日干し煉瓦[れんが]の敷き詰められた道に、大勢の人々のざわめきと足音が響く。
 道の左右には日除けを立てた露天が並び、 白い建物が埋まるくらいの賑[にぎ]やかな色があふれていた。穀物から肉に魚、果物、乾物、 調味料。服にアクセサリーと無節操に並ぶ店々に、呼び込みや笑い声。子供の泣き声までして、 いっそ喧[やかま]しいくらいだ。けれど皆、明るい顔をしていて、 まるでこれから祭りでもあるかのような気がしてくる。

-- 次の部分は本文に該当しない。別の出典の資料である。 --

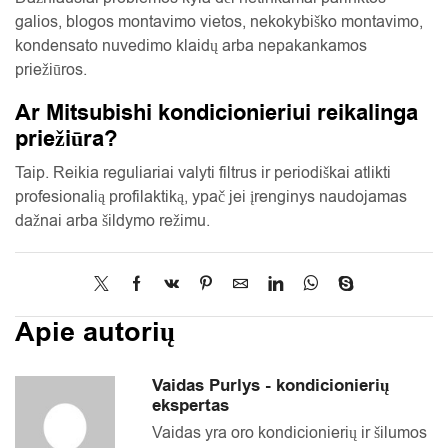
galios, blogos montavimo vietos, nekokybiško montavimo,
kondensato nuvedimo klaidų arba nepakankamos
priežiūros.
Ar Mitsubishi kondicionieriui reikalinga
priežiūra?
Taip. Reikia reguliariai valyti filtrus ir periodiškai atlikti
profesionalią profilaktiką, ypač jei įrenginys naudojamas
dažnai arba šildymo režimu.
Apie autorių
Vaidas Purlys - kondicionierių
ekspertas
Vaidas yra oro kondicionierių ir šilumos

 この街ではこれが普通なのだと聞いて、ルナはあっけにとられた。白の国にいた時には、 ここまで賑やかな『日常』に出会ったことはなかった。
 大都市ガランサス。
 首都ではないものの、周りを赤、黄、黒、緑の四つの国に囲まれた青の国で、 交通の要[かなめ]となっているのがこの街である。外見も様々な人々が入り乱れ、 数え切れないほどの品物が売買される。また、運河の都市としても有名で、 大河から引いた水を街の中に流し、充実した水路が活用されている。 その水に囲まれているおかげで、 内陸といえども気温の変化が少なく過ごしやすい土地となっているのである。
 赤の国を目指し北上する二人は、緑の国を抜け、青の国の中心部まで進んできていた。


 緑の神殿を発つ時、サイアはここに残ると言った。
「体調は良くなったけれど、無理はできないもの。それに、私は緑の神に仕える者だから。 長く神殿を空けていた分、ここに留まってやるべきこともたくさん残っているの」
 そう言ってやんわりと同行を辞退したサイアは、 代わりにレイ・ナンシェ宛の手紙を託[たく]した。無事を祈る言葉とともに。

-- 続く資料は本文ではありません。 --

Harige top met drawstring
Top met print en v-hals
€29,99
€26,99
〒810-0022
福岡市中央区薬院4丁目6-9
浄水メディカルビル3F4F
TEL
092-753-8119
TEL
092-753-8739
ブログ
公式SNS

 二人はその手紙を携えて、この街までやってきたのである。


 南の砂漠を出て、今までいくつかの町や村を通って来たが、ルナにとって、 ここまで大きな街はガランサスが初めてだと言っていい。
 店に並ぶ品物は、南の砂漠では見られない珍[めずら]しいものばかりで、 存分にルナの興味を引いてくれた。
(うわぁっ。あの青いのキレー)
 ルナが店先に並ぶ硝子細工[がらすざいく]に惹[ひ]かれて店へと足を向けたその時、 いきなり目の前に男の子が飛び出して来た。
「えっ !?」
「うわッ !!」
 もちろん避[さ]けられるはずもなく、二人はまともにぶつかり、 反動で地面にしりもちをついてしまった。
「…っ痛[つ]ぅ。あ、ごめん、大丈夫だっ……」
 ルナが言い終わる前に、男の子が顔を上げた。深い藍色の瞳とルナの瞳が合う。
「 !?」
 と、ルナは南の砂漠でラークと出会った時に感じた、あの意識が浮き上がるような、 不思議な感覚に襲われた。周りの音が、遠くなる。
(何これ? どうしてこんな…?)
 向かいに座ったままの男の子も、驚いたような顔をしている。
(何? …あっ !?)
 ふいに景色が揺らいで、元に戻った。
「何なのよ、一体…」
 そう呟[つぶや]いて立ち上がると、ルナはほこりを払って男の子の方へ歩み寄った。
 ルナより一、二歳年下だろうか。地元の子供らしく、動きやすそうな普段着で、 少し長めの瞳より濃い藍[あい]の髪を、首筋の所でひとつに結んでいる。
 その右頬[みぎほほ]には、 向かって右上から左下へと一本の刀傷らしきものの痕[あと]があった。
「大丈夫だった?」
 手を貸して男の子を立ち上がらせたが、男の子はルナの顔をじっと見つめるだけで、 一言も言葉を発しない。
「な、何? あたしの顔に何かついてる?」
 あまりに見つめてくる視線に居心地悪くなって問うと、男の子は突然、 ルナの手を引いて人込みの中を走り出した。
(え? ちょっと、何っっ !?)
 いきなりの事に転びそうになったが、ルナは何とかバランスを保って道を駆ける。
「ルナっっ !?」
「ラーク?」
 一瞬、ラークの顔が見えたが、すぐに人込みに紛[まぎ]れてしまった。



「ちょっ、どこ連れてくのよ!」
 止まろうとしても、スピードがついているこの状態では転んでしまいそうで止まれない。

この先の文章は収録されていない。